Romans 8: 22 "We know that the whole creation has been groaning as in the pains of childbirth right up to the present time. 23 Not only so, but we ourselves, who have the first fruits of the Spirit, groan inwardly as we wait eagerly for our adoption to sonship, the redemption of our bodies. 24 For in this hope we were saved. But hope that is seen is no hope at all. Who hopes for what they already have? 25 But if we hope for what we do not yet have, we wait for it patiently. 26 In the same way, the Spirit helps us in our weakness. We do not know what we ought to pray for, but the Spirit himself intercedes for us through wordless groans. 27 And he who searches our hearts knows the mind of the Spirit, because the Spirit intercedes for God’s people in accordance with the will of God. 28 And we know that in all things God works for the good of those who love him, who[i] have been called according to his purpose. 29 For those God foreknew he also predestined to be conformed to the image of his Son, that he might be the firstborn among many brothers and sisters. 30 And those he predestined, he also called; those he called, he also justified; those he justified, he also glorified.
More Than Conquerors
31 What, then, shall we say in response to these things? If God is for us, who can be against us? 32 He who did not spare his own Son, but gave him up for us all—how will he not also, along with him, graciously give us all things? 33 Who will bring any charge against those whom God has chosen? It is God who justifies. 34 Who then is the one who condemns? No one. Christ Jesus who died—more than that, who was raised to life—is at the right hand of God and is also interceding for us. 35 Who shall separate us from the love of Christ?

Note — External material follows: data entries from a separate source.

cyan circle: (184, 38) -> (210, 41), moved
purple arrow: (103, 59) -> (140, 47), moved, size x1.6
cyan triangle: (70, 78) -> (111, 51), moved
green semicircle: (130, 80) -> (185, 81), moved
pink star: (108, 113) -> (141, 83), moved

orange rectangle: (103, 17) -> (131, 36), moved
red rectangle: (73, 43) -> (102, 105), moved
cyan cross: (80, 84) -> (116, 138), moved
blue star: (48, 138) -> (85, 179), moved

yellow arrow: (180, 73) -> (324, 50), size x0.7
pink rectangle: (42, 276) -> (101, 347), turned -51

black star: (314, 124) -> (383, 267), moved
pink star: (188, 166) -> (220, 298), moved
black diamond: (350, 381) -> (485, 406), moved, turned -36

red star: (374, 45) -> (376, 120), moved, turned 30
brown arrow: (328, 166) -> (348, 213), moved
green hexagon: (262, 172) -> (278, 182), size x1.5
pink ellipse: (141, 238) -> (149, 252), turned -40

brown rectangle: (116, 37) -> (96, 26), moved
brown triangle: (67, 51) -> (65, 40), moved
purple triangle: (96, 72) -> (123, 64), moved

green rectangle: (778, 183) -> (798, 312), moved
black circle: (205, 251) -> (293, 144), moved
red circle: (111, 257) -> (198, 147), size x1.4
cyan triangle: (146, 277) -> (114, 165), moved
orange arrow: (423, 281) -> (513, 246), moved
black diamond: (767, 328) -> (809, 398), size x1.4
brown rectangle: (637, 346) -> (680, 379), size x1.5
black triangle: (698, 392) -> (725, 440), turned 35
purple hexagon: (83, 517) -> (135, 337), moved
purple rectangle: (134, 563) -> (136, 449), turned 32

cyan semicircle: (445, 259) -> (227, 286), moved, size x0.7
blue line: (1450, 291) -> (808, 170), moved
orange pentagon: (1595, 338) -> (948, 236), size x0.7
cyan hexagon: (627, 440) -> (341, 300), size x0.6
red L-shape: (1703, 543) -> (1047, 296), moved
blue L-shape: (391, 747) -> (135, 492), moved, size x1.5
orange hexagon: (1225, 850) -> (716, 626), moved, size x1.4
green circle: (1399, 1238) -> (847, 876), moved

Shall trouble or hardship or persecution or famine or nakedness or danger or sword? 36 As it is written: “For your sake we face death all day long; we are considered as sheep to be slaughtered.”[j] 37 No, in all these things we are more than conquerors through him who loved us. 38 For I am convinced that neither death nor life, neither angels nor demons,[k] neither the present nor the future, nor any powers, 39 neither height nor depth, nor anything else in all creation, will be able to separate us from the love of God that is in Christ Jesus..."
What do you need to give to the Lord this week? What do you need to confess? Who do you need to be honest with? Who do you need to forgive? Who do you need to apologize to? What do you need to ask God for? What is God's will for your life?
Ask Him, Pray to Him and trust in His will for your life!
To God be the Glory for ever and ever!